Players apply strategy and reasoning over a series of sequential actions with no obvious insight into how each of these would contribute to the final outcome.

They would need to “balance all possible outcomes when making a decision,” scientists explained, adding that the number of potential states – ten to the power of 535 – is also “off the chart” compared with chess, Go, and poker.

The game tests a player’s ability to make relatively slow, deliberative, and logical decisions sequentially.

All these factors, researchers said, made it difficult for the AI community to master Stratego.

In a new study, published in the journal Science last week, scientists reported a bot called DeepNash that has achieved human expert-level performance in the most complex variant of the game, Stratego Classic.

They tested DeepNash against various state-of-the-art Stratego bots as well as human expert players.

The bot won against all the bots with which it played and achieved a “highly competitive level of play” against human expert Stratego players on Gravon – an internet gaming platform and the largest online platform for Stratego.
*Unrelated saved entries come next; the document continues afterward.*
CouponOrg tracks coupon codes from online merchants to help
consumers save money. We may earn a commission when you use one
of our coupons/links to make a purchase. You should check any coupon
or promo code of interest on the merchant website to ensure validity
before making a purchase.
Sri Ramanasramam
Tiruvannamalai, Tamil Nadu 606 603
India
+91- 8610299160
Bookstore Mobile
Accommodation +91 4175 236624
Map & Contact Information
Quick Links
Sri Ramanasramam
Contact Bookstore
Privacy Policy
DeepNash developed an “unpredictable strategy” to win, scientists say, adding that its initial deployments varied significantly to prevent its opponent recognising the AI’s patterns over a series of games.

The AI bot even learned to bluff its opponent, using weaker pieces as if they were high-ranking ones, the study noted.
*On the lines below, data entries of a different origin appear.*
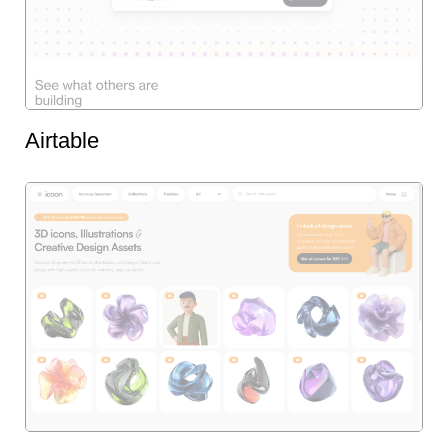
Airtable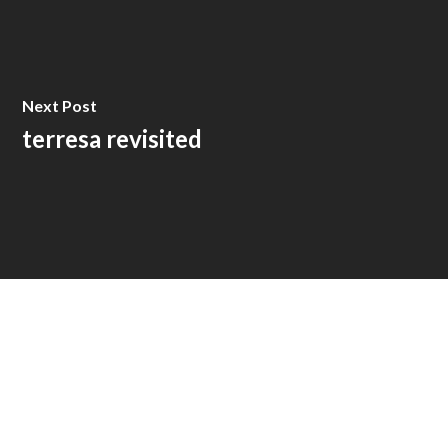
Next Post
terresa revisited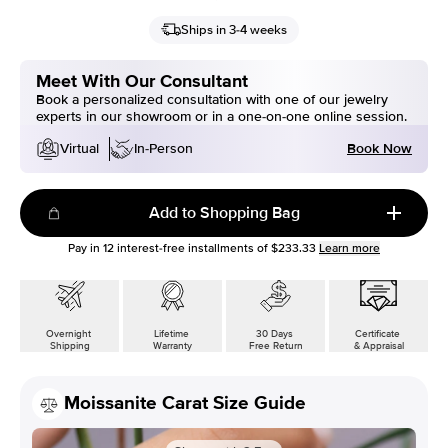
Ships in 3-4 weeks
Meet With Our Consultant
Book a personalized consultation with one of our jewelry
experts in our showroom or in a one-on-one online session.
Book Now
Virtual
In-Person
Add to Shopping Bag
Pay in
12
interest-free installments of
$233.33
Learn more
Overnight
Lifetime
30 Days
Certificate
Shipping
Warranty
Free Return
& Appraisal
Moissanite Carat Size Guide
“The level of play of DeepNash surprised me. I had never heard of an artificial Stratego player that came close to the level needed to win a match against an experienced human player,” study co-author Vincent de Boer said in a statement.

“But after playing against DeepNash myself, I wasn’t surprised by the top-3 ranking it later achieved on the Gravon platform. I expect it would do very well if allowed to participate in the human World Championships,” he said.

Scientists believed the findings from the study can lead to several real-world multiagent problems that deal with astronomical numbers of states and characterised by imperfect information that is currently out of reach for state-of-the-art AI methods.

“Many applications can be found in this larger class of games, including crowd and traffic modeling, smart grid, auction design, and market problems,” researchers wrote in the study.